Likewise, we catch the ruthless, soulless Skinny Man (he’s got a name, but we won’t spoil that) at work, firing silenced guns at his victims while they’re asleep in their beds. Think of him as the anti-Santa, sneaking into people’s houses and delivering death instead of happiness, taking toys labeled as “Made in Santa’s Workshop” from their owners, whether with cash or by force. Without any kind of conscience, he carries out his assignments – especially those set forth by Billy – with a cold, pointed manner. He’s written as an attempt to bring some kind of levity to the film, full of the odd, methodical peccadilloes (in this case, being scrupulously clean and overly polite, and owning a hamster) which seem to be a stock characteristic of movie hitmen.
There are some charms to be had, mostly with Johnny Derango’s film-elevating cinematography capturing Richelle Wilk’s superlative, low-key art direction. Textures and tones match each character well, even amid the snowy landscape of Chris’s surroundings. Mel Gibson still has some magnetism left, cutely and befuddlingly walking around his farm and workshop as it’s taken over by the US military, but also possessing the intensity of a man at the end of his rope while trying to defend himself against both the government and the Skinny Man. He’s good enough to hold this down, and Marianne Jean-Baptiste has a grounding way of balancing his burliness with her sweetness (until a very unexpected late turn) and many, many plates of cookies.

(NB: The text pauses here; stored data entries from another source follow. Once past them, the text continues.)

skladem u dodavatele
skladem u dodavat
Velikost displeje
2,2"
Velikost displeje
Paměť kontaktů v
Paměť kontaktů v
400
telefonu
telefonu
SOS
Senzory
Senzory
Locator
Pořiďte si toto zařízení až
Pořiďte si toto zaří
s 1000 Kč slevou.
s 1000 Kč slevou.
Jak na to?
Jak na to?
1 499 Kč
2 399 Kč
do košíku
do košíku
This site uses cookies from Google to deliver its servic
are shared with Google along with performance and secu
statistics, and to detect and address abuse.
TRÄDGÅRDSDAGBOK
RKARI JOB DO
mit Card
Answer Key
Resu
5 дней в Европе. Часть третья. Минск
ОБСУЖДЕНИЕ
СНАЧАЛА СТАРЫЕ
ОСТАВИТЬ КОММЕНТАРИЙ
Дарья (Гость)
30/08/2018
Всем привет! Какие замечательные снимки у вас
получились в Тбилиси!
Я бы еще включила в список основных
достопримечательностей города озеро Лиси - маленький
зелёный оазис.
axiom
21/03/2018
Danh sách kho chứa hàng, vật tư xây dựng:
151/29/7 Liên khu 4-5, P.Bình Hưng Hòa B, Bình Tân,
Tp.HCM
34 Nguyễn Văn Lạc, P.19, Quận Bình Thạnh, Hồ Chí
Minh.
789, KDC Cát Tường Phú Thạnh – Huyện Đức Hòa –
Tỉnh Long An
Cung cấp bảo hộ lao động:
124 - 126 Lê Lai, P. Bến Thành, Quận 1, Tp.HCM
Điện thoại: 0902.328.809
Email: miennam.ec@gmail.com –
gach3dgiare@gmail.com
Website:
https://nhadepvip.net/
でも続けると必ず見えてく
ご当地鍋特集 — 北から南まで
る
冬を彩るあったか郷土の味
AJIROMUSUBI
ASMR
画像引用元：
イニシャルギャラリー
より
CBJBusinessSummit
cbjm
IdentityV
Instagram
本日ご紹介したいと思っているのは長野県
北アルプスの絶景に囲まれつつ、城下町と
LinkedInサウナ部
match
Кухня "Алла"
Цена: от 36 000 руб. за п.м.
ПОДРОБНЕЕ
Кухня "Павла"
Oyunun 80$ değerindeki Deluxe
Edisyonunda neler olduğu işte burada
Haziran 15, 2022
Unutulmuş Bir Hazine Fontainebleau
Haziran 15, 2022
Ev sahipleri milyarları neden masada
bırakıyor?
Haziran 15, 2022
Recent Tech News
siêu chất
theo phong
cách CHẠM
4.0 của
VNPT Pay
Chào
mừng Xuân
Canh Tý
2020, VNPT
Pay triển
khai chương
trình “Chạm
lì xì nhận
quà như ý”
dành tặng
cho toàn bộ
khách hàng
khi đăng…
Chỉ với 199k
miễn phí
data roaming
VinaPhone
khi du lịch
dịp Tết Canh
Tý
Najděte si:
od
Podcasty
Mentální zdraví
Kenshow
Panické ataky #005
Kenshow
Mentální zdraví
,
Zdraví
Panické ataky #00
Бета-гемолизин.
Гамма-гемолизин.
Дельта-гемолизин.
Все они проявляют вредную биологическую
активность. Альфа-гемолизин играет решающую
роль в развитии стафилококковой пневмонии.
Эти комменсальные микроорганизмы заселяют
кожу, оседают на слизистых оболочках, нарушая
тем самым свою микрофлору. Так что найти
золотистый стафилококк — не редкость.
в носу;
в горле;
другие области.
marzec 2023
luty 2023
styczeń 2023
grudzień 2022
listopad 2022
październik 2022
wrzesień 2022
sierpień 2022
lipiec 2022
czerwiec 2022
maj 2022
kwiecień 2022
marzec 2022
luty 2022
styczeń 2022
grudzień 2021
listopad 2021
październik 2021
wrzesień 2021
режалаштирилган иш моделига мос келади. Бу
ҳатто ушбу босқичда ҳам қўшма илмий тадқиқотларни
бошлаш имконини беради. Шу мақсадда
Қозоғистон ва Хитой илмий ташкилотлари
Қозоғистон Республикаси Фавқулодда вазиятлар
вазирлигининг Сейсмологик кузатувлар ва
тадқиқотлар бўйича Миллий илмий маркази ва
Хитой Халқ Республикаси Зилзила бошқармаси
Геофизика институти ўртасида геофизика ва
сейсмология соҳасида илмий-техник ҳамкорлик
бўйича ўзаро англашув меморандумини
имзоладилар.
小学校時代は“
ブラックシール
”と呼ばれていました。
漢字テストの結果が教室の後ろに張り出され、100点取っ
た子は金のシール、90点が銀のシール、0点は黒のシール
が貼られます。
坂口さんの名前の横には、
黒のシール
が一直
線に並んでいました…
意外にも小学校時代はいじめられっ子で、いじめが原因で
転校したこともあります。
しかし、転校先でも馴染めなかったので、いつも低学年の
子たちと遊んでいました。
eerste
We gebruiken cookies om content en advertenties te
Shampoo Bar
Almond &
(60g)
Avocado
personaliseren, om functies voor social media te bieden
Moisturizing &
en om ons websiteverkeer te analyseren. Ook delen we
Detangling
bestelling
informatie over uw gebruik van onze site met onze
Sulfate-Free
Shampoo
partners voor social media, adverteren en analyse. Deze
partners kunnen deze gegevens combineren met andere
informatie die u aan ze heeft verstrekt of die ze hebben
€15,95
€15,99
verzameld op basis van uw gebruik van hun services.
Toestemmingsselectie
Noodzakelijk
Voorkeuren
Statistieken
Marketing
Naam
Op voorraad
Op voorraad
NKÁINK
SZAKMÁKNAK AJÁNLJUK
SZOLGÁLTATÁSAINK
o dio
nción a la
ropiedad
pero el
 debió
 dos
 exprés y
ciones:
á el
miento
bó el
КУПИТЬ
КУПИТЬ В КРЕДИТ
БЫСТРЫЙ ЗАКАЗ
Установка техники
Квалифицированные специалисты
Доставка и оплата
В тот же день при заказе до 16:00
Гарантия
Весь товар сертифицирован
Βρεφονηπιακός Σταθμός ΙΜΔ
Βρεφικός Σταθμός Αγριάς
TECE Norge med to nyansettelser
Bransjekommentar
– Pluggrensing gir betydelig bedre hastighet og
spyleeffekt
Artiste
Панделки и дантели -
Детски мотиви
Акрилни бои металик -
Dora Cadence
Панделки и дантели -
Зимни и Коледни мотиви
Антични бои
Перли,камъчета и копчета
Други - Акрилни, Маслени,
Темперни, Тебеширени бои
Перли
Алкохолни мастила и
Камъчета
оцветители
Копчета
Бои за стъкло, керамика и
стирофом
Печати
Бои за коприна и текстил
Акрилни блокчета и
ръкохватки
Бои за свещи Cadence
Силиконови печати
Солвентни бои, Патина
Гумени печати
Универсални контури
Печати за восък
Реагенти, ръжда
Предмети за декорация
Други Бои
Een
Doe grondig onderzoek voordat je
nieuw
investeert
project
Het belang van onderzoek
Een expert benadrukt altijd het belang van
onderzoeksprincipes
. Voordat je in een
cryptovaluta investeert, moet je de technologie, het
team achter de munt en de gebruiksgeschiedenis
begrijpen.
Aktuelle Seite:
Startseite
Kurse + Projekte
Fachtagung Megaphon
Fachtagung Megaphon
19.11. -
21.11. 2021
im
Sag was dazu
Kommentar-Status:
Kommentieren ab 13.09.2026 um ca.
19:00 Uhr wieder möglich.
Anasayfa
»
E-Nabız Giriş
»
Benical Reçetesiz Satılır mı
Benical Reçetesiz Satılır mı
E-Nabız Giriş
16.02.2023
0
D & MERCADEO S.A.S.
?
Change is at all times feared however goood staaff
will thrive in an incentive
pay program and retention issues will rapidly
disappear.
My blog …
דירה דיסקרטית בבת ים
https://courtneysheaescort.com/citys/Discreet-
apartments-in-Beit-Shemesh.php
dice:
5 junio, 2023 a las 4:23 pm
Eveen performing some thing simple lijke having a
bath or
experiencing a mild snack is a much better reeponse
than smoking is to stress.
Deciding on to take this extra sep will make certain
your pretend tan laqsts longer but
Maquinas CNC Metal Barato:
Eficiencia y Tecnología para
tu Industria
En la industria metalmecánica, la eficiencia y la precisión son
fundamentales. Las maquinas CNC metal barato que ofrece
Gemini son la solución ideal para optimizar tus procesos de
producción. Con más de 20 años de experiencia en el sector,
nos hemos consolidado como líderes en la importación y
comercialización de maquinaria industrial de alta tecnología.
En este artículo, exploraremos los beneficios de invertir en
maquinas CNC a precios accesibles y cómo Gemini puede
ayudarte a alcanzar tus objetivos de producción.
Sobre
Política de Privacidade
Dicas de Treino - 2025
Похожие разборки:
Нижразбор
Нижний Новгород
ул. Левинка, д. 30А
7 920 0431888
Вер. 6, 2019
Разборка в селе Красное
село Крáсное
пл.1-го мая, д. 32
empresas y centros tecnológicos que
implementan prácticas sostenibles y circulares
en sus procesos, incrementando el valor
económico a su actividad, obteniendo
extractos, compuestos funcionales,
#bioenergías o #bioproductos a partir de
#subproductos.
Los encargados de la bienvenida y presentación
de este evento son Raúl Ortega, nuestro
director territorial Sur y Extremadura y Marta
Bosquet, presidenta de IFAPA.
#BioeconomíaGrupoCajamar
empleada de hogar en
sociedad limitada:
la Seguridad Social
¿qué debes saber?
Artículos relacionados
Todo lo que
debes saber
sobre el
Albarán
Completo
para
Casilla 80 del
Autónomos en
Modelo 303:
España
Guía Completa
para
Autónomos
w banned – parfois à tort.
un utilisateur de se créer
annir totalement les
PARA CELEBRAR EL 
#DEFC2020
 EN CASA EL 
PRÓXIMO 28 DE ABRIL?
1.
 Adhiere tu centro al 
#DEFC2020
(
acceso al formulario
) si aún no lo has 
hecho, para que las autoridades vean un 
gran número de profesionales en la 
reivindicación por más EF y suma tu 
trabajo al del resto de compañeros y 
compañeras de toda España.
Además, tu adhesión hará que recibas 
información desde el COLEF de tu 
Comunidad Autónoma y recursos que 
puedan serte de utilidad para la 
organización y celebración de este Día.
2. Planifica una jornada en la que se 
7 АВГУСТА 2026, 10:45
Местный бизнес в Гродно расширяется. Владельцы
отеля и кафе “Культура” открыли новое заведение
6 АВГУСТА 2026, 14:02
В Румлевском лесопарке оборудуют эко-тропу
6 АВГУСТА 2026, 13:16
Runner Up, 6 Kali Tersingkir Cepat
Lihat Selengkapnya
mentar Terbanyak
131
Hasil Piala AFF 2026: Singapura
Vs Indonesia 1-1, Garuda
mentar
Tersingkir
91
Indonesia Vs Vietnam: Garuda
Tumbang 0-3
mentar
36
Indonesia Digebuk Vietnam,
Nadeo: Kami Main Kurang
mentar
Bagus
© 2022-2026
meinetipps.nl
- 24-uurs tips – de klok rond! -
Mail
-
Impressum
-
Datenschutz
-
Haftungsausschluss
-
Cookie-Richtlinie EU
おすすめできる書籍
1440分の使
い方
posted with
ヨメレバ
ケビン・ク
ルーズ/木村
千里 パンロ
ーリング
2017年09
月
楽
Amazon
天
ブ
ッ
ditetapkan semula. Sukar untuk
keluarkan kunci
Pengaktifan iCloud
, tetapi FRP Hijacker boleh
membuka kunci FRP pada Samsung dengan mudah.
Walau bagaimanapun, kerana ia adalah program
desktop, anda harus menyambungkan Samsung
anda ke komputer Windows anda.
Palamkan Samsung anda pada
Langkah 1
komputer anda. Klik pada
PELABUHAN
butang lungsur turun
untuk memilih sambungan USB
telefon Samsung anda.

But therein lies where the film doesn’t go far enough. Fatman’s dichotomy could be likened to a swing dance competition; it’s dressed right and looks good, but it’s doing a slow-footed shuffle where it should be doing a Lindy Hop Swingout. It doesn’t go far enough with what it has, opting instead to stop just short of each scene landing the way it should. This odd feeling could be summed up in one shot, where Billy runs outside, aghast at the lump of coal he’s just found under the tree; he falls to his knees in the snow while the camera cranes up and away from him as he yells, “YOU JUST MESSED UP BIG TIME, FAT MAN!” instead of something more punchy or original.
The film is full of these knowingly jokey, splashy moments, and they’d certainly be funny if they hadn’t been done before. As a result, Fatman feels like a clown car parked in a lot without its occupants allowed to get out, a parading parody of tropes that doesn’t go anywhere. More to the point, it doesn’t go where it should go, as if the brothers Nelm felt the need to pull it back before possibly veering into more slapstick or dangerous territory. Every time you feel like it’s about to cut loose and strut around, there’s something hamstringing any progress toward true enjoyment, and you’re either forced into liking it or dismissing it just as quickly as the film itself dismisses its own sense of fun.